TASK DESCRIPTION - Return all lines in the data where the string "Trade" can be found.

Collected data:

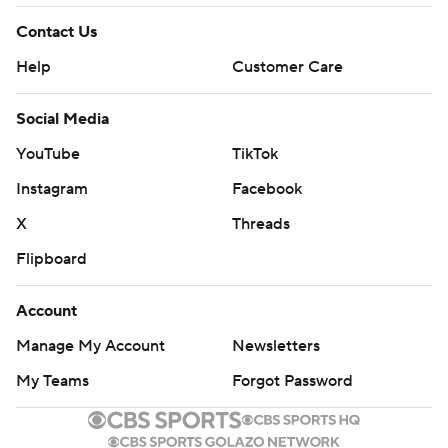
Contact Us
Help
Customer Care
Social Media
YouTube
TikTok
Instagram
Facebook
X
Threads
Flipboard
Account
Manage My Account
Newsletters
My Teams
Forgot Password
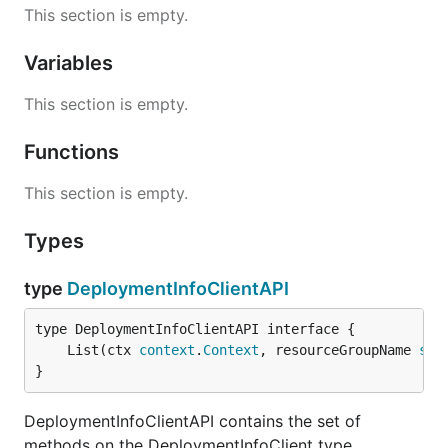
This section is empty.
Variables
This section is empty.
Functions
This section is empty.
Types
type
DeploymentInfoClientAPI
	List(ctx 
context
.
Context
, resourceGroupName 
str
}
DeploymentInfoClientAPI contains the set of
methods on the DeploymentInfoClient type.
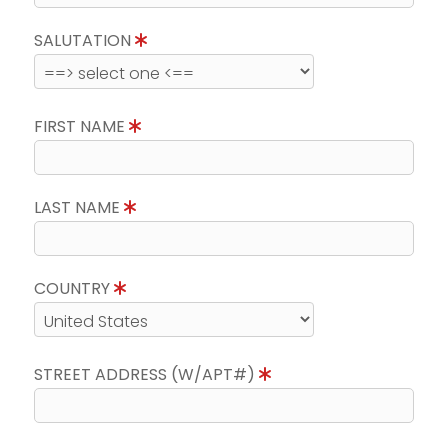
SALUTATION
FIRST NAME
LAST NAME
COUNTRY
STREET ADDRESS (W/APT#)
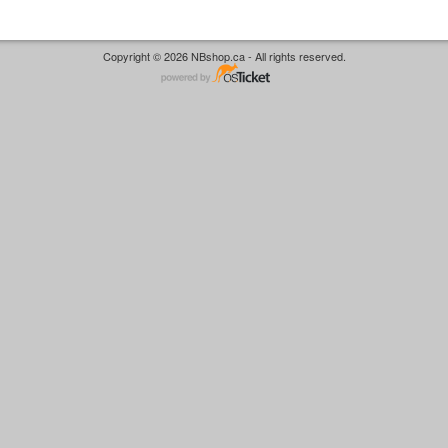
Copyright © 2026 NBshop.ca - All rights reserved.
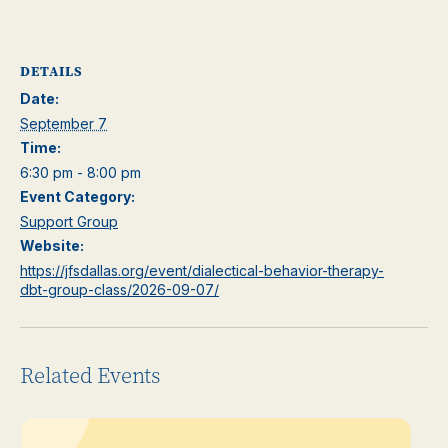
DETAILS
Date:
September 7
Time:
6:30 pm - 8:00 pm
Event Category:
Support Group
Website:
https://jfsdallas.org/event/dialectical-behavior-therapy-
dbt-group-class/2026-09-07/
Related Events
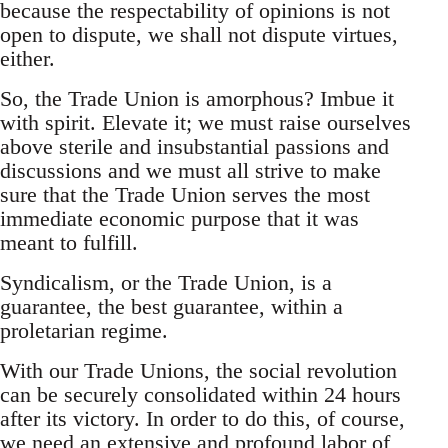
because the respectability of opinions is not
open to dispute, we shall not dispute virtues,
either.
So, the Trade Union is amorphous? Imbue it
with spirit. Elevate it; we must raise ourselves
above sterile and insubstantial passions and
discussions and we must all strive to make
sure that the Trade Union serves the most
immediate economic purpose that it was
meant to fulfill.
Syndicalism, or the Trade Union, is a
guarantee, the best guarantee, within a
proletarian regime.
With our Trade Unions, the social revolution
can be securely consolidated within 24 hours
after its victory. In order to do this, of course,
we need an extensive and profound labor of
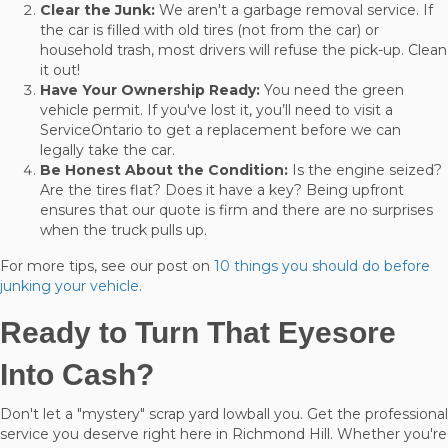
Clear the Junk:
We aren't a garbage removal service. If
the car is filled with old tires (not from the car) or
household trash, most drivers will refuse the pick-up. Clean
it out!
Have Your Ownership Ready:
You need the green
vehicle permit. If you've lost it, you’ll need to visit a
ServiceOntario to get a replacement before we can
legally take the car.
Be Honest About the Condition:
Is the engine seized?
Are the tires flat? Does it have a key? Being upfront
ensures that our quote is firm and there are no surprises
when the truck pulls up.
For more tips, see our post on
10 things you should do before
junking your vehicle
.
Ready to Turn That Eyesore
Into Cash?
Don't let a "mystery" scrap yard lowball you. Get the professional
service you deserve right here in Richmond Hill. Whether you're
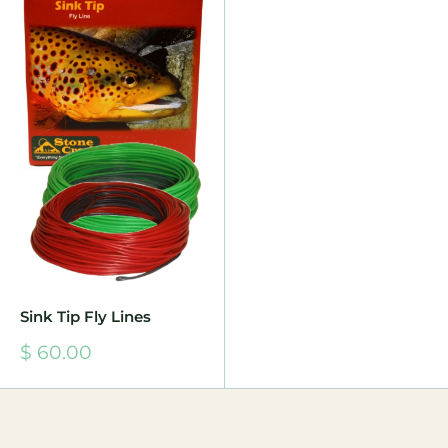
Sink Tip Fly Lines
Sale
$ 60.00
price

ANSWER BOX -
So, the Trade Union is amorphous? Imbue it
sure that the Trade Union serves the most
Syndicalism, or the Trade Union, is a
With our Trade Unions, the social revolution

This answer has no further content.